Dove si indica il valore nella dichiarazione

I dati relativi alla rideterminazione del valore delle partecipazioni e dei terreni devono essere indicati nel modello di dichiarazione UNICO (o in alternativa nel 730). In particolare, in caso di rideterminazione del valore delle partecipazioni si deve compilare l’apposita sezione del quadro RT e in caso di rideterminazione del valore dei terreni si deve compilare l’apposita sezione del quadro RM.

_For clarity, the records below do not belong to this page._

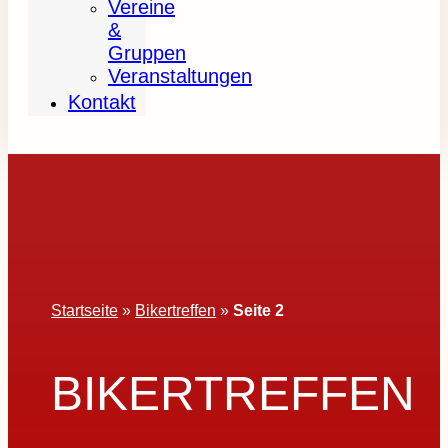
Vereine
&
Gruppen
Veranstaltungen
Kontakt
Startseite
»
Bikertreffen
»
Seite 2
BIKERTREFFEN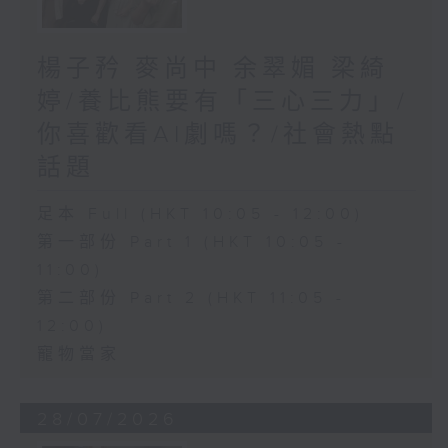
楊子矜 麥尚中 余翠媚 梁綺
婷/養比熊要有「三心三力」/
你喜歡看AI劇嗎？/社會熱點
話題
足本 Full (HKT 10:05 - 12:00)
第一部份 Part 1 (HKT 10:05 -
11:00)
第二部份 Part 2 (HKT 11:05 -
12:00)
寵物當家
28/07/2026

Per il versamento vanno utilizzati i codici tributo 8056 per la rivalutazione dei terreni e 8055 per le partecipazioni

 

Geom.Cesare Gherardi

Brevi osservazioni sulla rivalutazione terreni

a cura del Rag. Paolo sardi

La perizia è consigliabile farla quando si ha motivo di ritenere che il terreno abbia delle serie possibilità di essere venduto ricordando che, nel caso in cui si faccia la perizia e si paghi la tassa (per i terreni è il 4% sul valore periziato dilazionabile in 3 rate) , da quel momento scatta l'obbligo del pagamento dell'IMU come area fabbricabile che verrà computato sul valore periziato quindi se il terreno rimane per parecchi anni invenduto è possibile che non vi sia la convenienza a periziarlo ed a pagate la tassa del 4%.

Nel caso in cui non si faccia la perzia e non si paghi la tassa del 4%, in caso di vendita però attenzione perchè scatta la plusvalenza fra il valore di terreno agricolo (poco) ed il valore dichiarato dell'area (suscettibile di aumento di valore da parte dell'ufficio) che è pari al 20% (aliquota attuale)

Quindi la perizia ed il pagamento sono un arma a doppio taglio e quindi il soggetto proprietario deve fare bene i suoi conti (non facili !!!) per stabilire la convenzienza dell'operazione, se optare per l'una o l'altra soluzione.

Attenzione però che anche in caso di perizia e di pagamento dell'imposta del 4%, al momento della vendita, qualora risulti che il valore della perizia sia inferiore al valore dichiarato di vendita sul contratto notarile (per effetto delle attuali disposizioni di legge sarà molto difficle fare apparire un valore in atto diverso da quello effettivamente pagato ) scatta ancora l'obbligo del pagamento di un ulteriore imposta che sarà applicata sulla differenza fra il valore periziato ed il valore pagato con un'aliquota (stante l'attualotà) del 20%.

Attenzione anche al fatto che la legge non dice che in caso di un ulteriore perizia, sia a ribasso che a rialzo, si debba pagare il conguaglio.Si deve pagare per intero sulla nuova perizia il 4% sia che sia in più che in meno.